The Welsh Ladies' Choir was formed about 1883. Clara Novello Davies was its first leader, "a spirited conductress," and its members (up to 70 singers) were drawn from her own students. The choir first toured America in 1887. In 1893, they won first prize for a ladies' choir at the Eisteddfod held in connection with the World's Columbian Exhibition in Chicago. In 1894 they became officially "Royal" with a command performance for Queen Victoria at Osborne House. A smaller group (about 24) toured the United States again in 1895. In 1900, they won a prize at the Paris Exposition.

==Mrs. Hughes-Thomas==
Madame Hughes-Thomas, the second director of the Royal Welsh Ladies' Choir, was the daughter of Rev. Richard Hughes of Maesteg. She attended the Royal Academy of Music in London. Hughes-Thomas was the second wife of Edward Thomas, the mayor of Cardiff.

==Touring==
The Royal Welsh Ladies' Choir performed for the King Edward VII at Windsor Castle, and for the King and Queen on the Royal Yacht, at Queen Alexandra Dock in Cardiff in July 1907. The next year (1908) they embarked on a series of extensive tours of North America, including San Francisco, Winnipeg, Atlanta, and several appearances in the coal towns of the Wyoming Valley.

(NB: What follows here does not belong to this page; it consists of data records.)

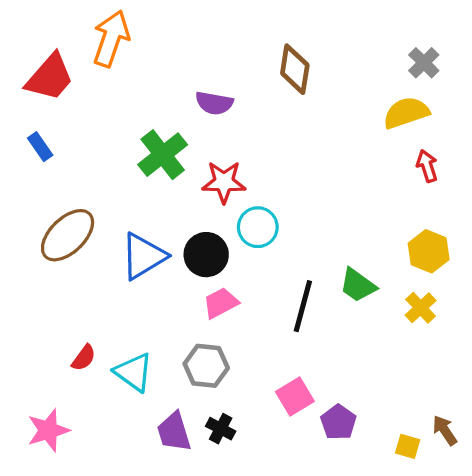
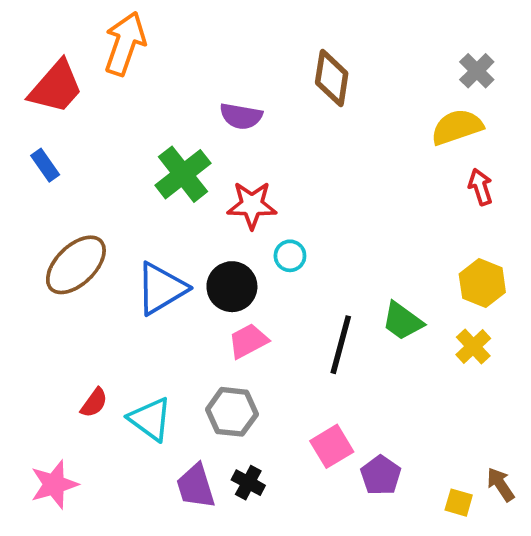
cyan circle: (258, 227) -> (290, 256), size x0.7

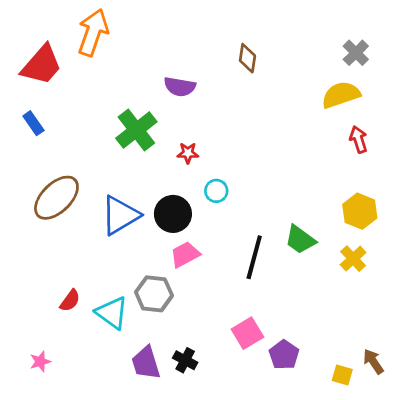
brown diamond: (332, 78) -> (247, 58), size x0.7
red star: (252, 205) -> (188, 153), size x0.6
gray hexagon: (232, 412) -> (154, 294), moved
pink star: (54, 484) -> (40, 362), size x0.6

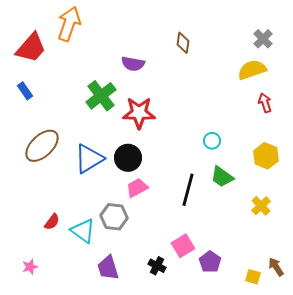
red star: (188, 153) -> (139, 113), size x2.0
cyan circle: (216, 191) -> (212, 141), moved
yellow cross: (353, 259) -> (261, 206), moved
black cross: (185, 360) -> (157, 266), moved

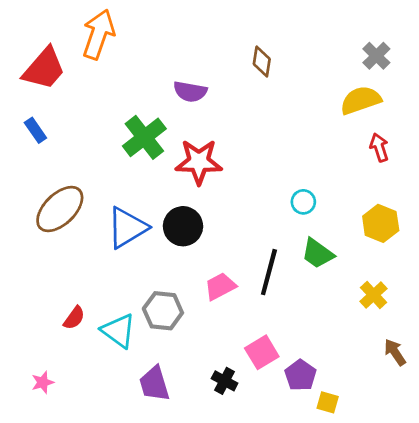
pink trapezoid: (137, 188) -> (220, 286), moved
brown arrow: (276, 267) -> (395, 352), moved
yellow square: (253, 277) -> (328, 402), moved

In 1915, three choir members left in a salary dispute, while the choir was in Detroit. They sued Hughes-Thomas and went off to tour with Canadian entertainer Ada Cosgrove instead. By 1919, Madame Hughes-Thomas was touring the United States with a group of just eight singers as the choir.

In 1920, Dame Nellie Melba praised the choir: "The Royal Welsh Lady Singers are magnificent; they are perfectly splendid, and you may say I said so."

==Later years==
Gertrude Gronow was conducted the choir of twelve to sixteen voices, performing tours in Pennsylvania in Pittston, Canonsburg, and Franklin. In 1928, Clara Novello Davies returned to the helm in 1928 for a royal performance at Windsor Castle before the choir of sixty women departed for an Australian tour. Muriel Jones conducted the choir in 1939.